• **Your goal**
Scan the entries for the string "Aktuelle" and give the number of lines that have it, nothing further.

• **Extracted data**
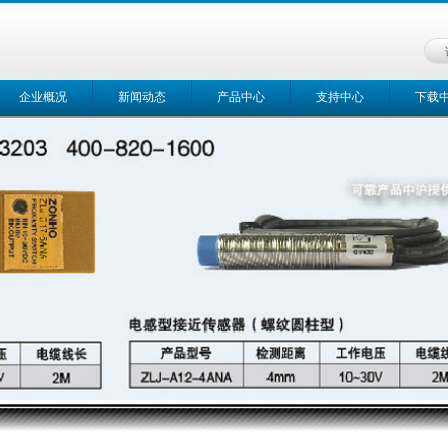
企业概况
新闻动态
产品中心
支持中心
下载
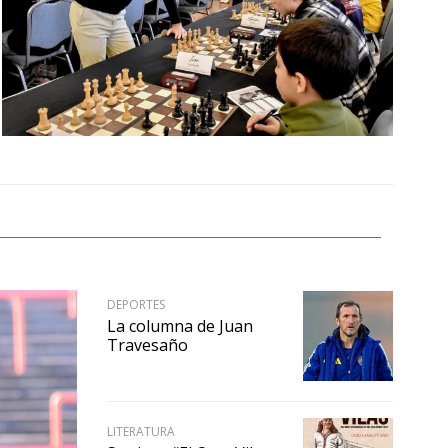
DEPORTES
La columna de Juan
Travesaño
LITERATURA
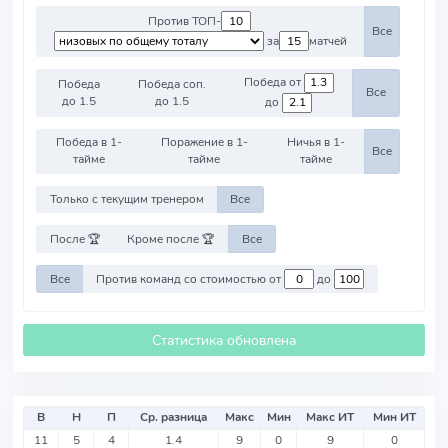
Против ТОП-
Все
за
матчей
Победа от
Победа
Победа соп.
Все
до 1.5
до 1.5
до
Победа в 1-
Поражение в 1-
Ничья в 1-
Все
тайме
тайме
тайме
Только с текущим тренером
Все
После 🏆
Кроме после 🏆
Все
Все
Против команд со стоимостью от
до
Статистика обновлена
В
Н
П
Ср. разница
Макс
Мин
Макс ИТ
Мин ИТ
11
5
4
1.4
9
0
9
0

--

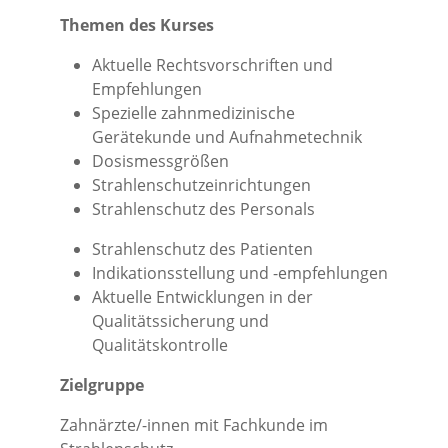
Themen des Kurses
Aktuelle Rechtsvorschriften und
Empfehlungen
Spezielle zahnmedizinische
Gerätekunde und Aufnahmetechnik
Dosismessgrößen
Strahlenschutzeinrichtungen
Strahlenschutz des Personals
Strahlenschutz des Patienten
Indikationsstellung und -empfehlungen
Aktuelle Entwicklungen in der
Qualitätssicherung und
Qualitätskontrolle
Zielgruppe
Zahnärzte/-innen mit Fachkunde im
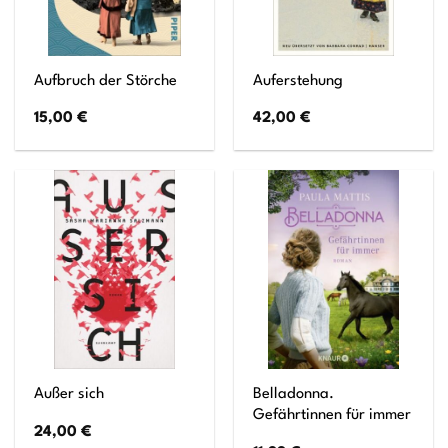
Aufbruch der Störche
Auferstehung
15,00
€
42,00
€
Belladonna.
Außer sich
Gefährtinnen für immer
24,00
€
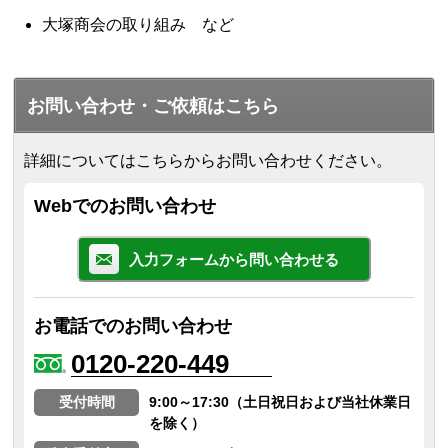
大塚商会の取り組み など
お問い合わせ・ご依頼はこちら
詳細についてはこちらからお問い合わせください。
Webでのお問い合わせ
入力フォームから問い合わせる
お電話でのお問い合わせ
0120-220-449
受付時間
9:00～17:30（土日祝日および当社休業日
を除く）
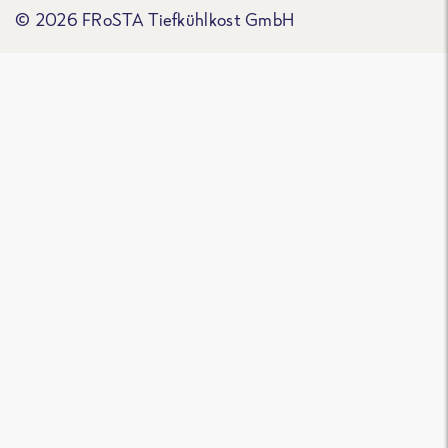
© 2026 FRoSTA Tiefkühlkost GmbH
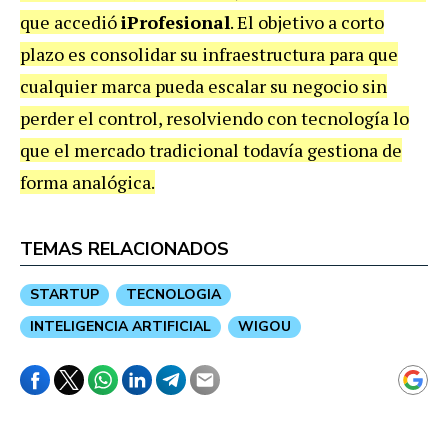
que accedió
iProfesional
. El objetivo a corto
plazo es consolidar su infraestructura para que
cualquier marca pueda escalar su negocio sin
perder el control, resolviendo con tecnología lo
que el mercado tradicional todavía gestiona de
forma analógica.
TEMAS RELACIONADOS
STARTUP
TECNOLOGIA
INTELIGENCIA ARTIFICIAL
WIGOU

==

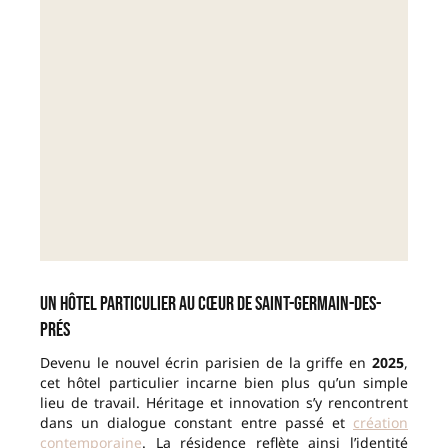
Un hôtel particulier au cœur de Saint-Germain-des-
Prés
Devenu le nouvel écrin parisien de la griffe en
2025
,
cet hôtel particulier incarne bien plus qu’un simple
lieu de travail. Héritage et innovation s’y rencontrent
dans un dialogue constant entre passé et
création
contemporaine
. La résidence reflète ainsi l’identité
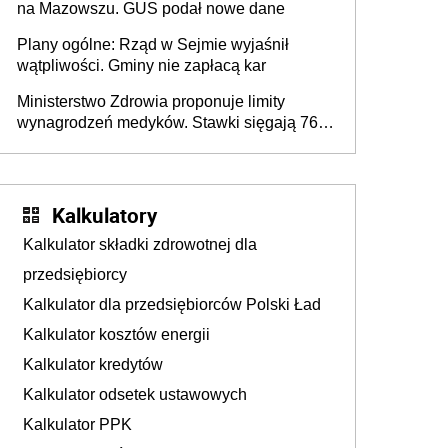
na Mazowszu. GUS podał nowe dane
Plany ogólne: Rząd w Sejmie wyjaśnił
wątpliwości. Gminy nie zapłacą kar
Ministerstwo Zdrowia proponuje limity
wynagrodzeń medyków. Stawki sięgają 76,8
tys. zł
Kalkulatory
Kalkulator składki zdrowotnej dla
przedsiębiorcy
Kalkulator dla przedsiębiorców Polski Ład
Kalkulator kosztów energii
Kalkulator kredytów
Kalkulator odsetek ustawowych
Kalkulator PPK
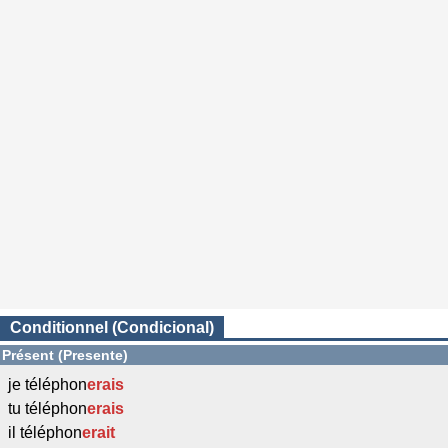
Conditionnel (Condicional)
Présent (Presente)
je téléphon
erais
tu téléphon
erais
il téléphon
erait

• **Result of this exercise**
2